Prompt: A single stretch of the material below is to be transcribed exactly, starting at the line with "Cadastrar (112, 1958)" and ending after the line with "Saiba Mais (111, 2193)".

Data for this exercise:
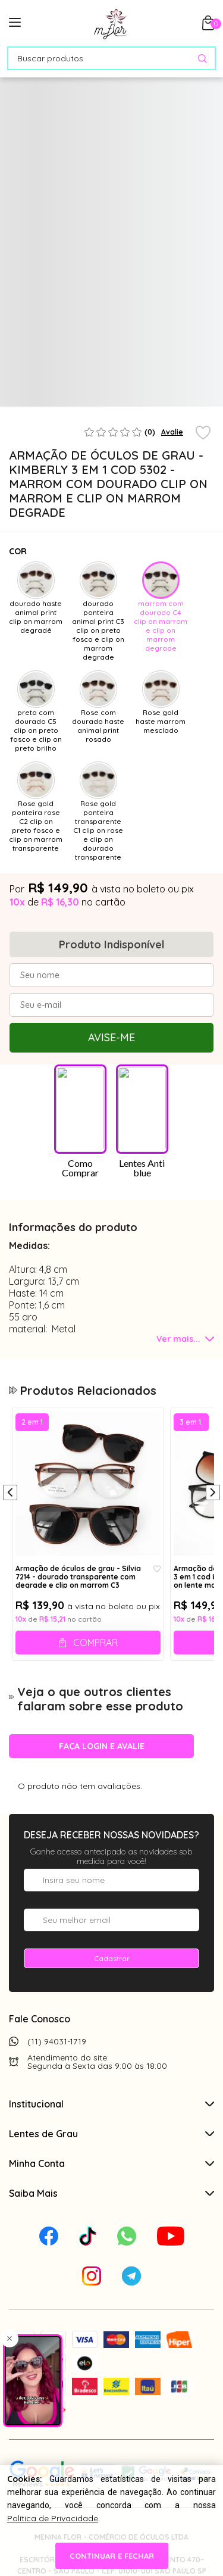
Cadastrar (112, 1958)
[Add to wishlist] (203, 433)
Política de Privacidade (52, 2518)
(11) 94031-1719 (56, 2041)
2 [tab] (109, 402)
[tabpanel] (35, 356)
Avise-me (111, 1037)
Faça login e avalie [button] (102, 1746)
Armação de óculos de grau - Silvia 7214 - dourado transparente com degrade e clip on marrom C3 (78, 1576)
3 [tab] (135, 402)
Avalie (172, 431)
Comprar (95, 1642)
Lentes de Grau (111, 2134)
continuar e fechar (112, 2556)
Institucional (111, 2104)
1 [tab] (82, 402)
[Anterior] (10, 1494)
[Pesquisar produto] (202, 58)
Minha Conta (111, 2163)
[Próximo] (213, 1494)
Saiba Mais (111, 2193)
* * *
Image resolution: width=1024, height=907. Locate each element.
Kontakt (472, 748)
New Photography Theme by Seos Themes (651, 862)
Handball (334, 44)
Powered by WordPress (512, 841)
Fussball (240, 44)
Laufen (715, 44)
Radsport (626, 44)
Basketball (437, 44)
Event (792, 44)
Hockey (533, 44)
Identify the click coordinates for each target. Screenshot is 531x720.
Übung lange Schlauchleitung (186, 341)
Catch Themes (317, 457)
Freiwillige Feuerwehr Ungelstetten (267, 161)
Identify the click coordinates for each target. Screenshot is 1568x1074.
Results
---
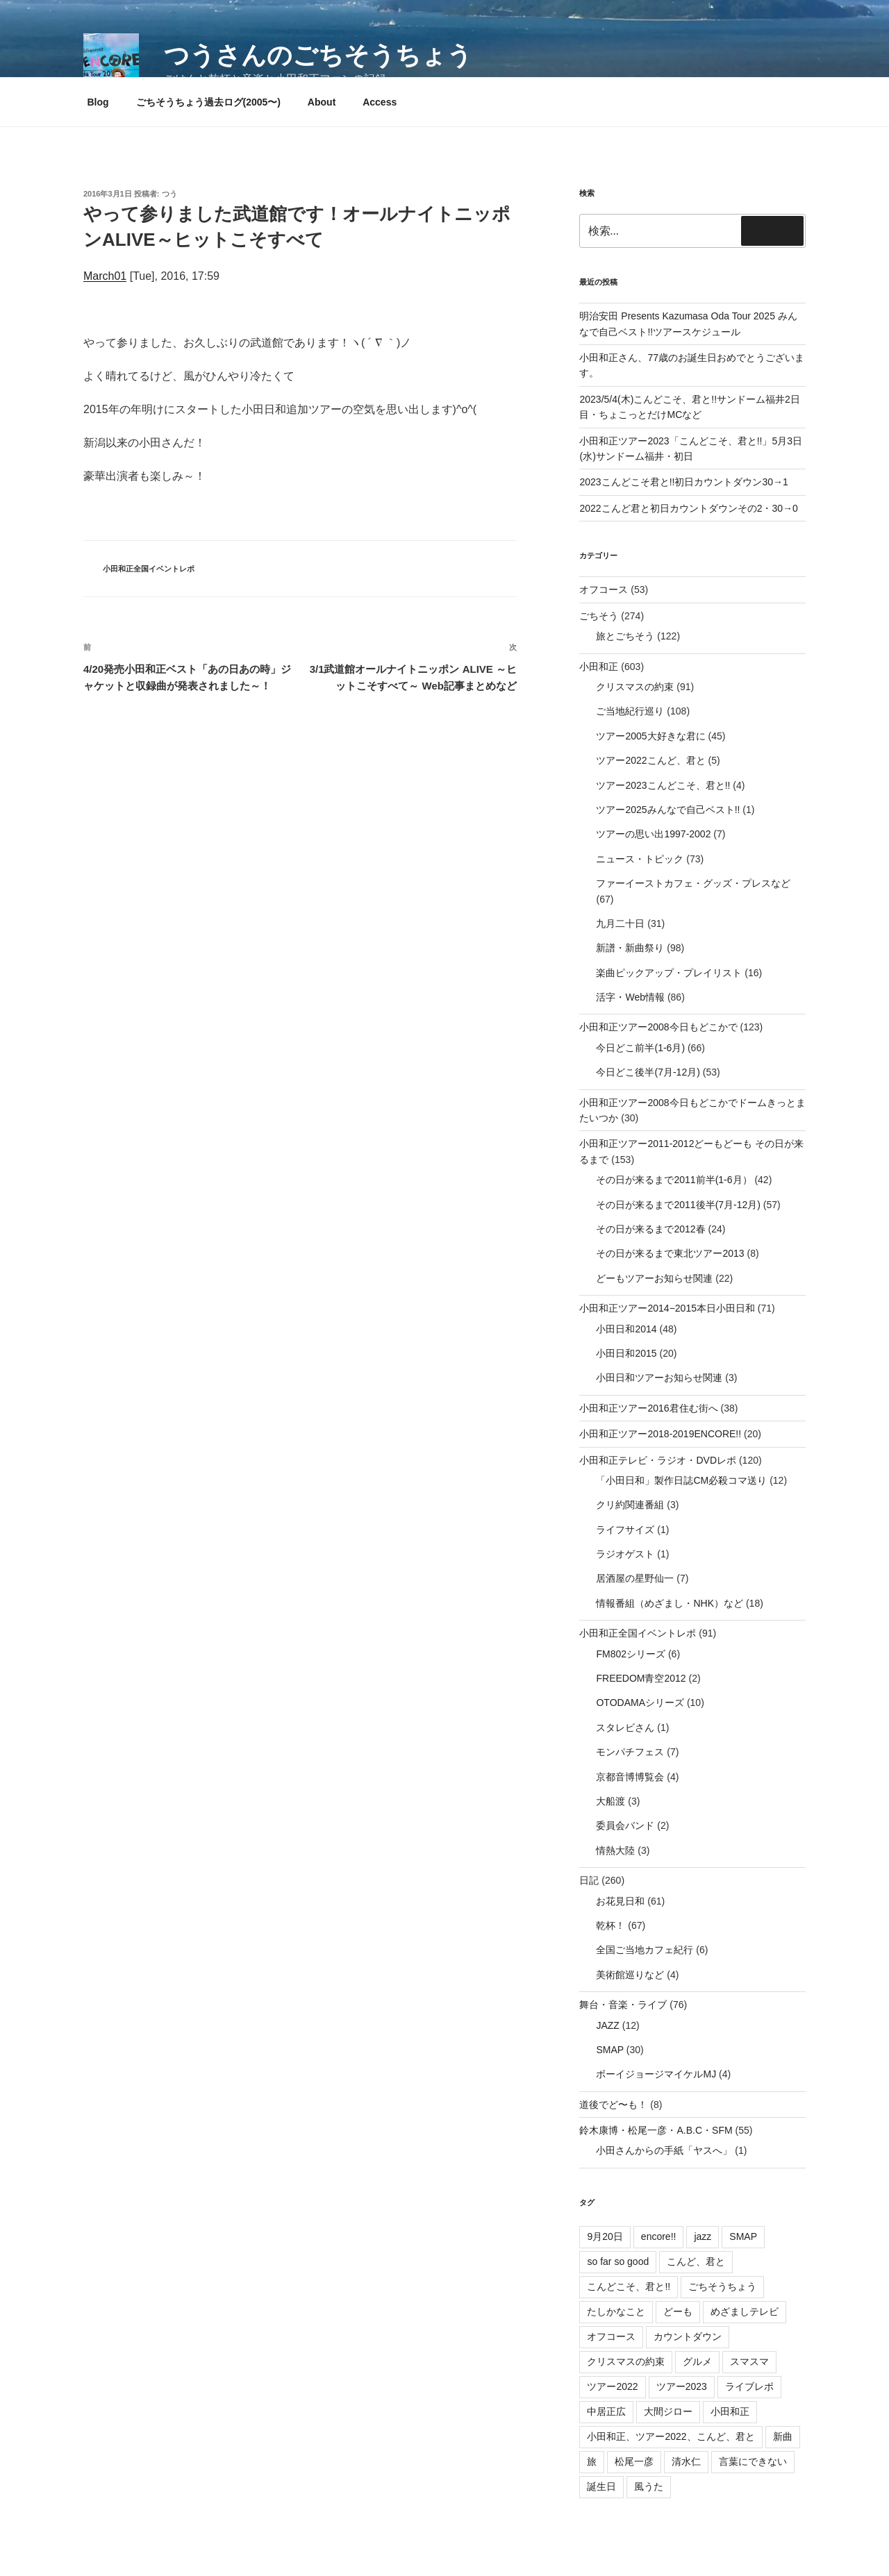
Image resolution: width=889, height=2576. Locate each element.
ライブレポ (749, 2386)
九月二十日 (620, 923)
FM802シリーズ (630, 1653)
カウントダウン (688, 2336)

The answer:
Cadastrar (112, 1958)
[Add to wishlist] (203, 433)
Política de Privacidade (52, 2518)
(11) 94031-1719 (56, 2041)
2 [tab] (109, 402)
[tabpanel] (35, 356)
Avise-me (111, 1037)
Faça login e avalie [button] (102, 1746)
Armação de óculos de grau - Silvia 7214 - dourado transparente com degrade e clip on marrom C3 (78, 1576)
3 [tab] (135, 402)
Avalie (172, 431)
Comprar (95, 1642)
Lentes de Grau (111, 2134)
continuar e fechar (112, 2556)
Institucional (111, 2104)
1 [tab] (82, 402)
[Anterior] (10, 1494)
[Pesquisar produto] (202, 58)
Minha Conta (111, 2163)
[Próximo] (213, 1494)
Saiba Mais (111, 2193)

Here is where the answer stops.